### [The records]

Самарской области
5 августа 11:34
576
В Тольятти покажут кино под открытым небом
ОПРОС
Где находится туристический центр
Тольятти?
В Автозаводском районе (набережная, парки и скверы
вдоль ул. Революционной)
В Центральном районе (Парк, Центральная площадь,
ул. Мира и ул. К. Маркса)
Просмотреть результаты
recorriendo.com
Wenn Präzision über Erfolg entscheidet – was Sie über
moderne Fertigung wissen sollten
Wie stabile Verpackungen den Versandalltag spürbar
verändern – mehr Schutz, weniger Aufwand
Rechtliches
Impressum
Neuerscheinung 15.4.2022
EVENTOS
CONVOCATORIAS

* * *

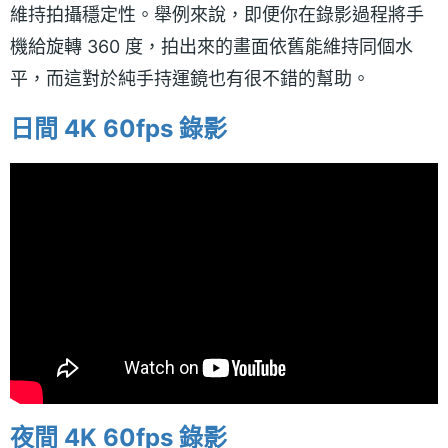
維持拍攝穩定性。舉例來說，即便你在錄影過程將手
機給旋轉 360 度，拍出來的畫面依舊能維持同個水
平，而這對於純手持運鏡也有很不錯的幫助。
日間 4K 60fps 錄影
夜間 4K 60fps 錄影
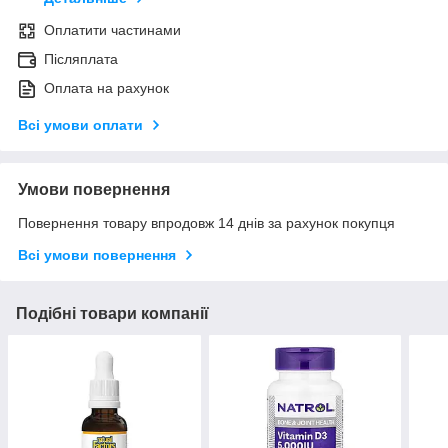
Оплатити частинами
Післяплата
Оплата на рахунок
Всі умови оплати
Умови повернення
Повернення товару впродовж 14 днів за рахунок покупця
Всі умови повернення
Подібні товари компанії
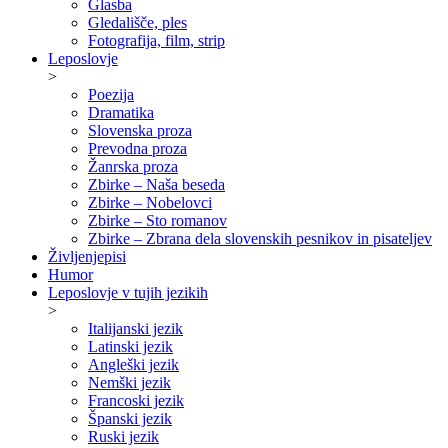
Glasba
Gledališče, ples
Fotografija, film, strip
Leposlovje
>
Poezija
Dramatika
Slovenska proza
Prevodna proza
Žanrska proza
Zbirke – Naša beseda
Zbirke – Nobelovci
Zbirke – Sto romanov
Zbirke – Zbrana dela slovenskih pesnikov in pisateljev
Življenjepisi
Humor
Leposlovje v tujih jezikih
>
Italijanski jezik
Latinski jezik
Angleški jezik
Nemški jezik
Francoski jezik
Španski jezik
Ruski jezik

### [Problem statement]
Find the line with "Самарской области" in the material above. Reproduce it and each line after it up to and including the line with "CONVOCATORIAS".

### [Result below]
Самарской области
5 августа 11:34
576
В Тольятти покажут кино под открытым небом
ОПРОС
Где находится туристический центр
Тольятти?
В Автозаводском районе (набережная, парки и скверы
вдоль ул. Революционной)
В Центральном районе (Парк, Центральная площадь,
ул. Мира и ул. К. Маркса)
Просмотреть результаты
recorriendo.com
Wenn Präzision über Erfolg entscheidet – was Sie über
moderne Fertigung wissen sollten
Wie stabile Verpackungen den Versandalltag spürbar
verändern – mehr Schutz, weniger Aufwand
Rechtliches
Impressum
Neuerscheinung 15.4.2022
EVENTOS
CONVOCATORIAS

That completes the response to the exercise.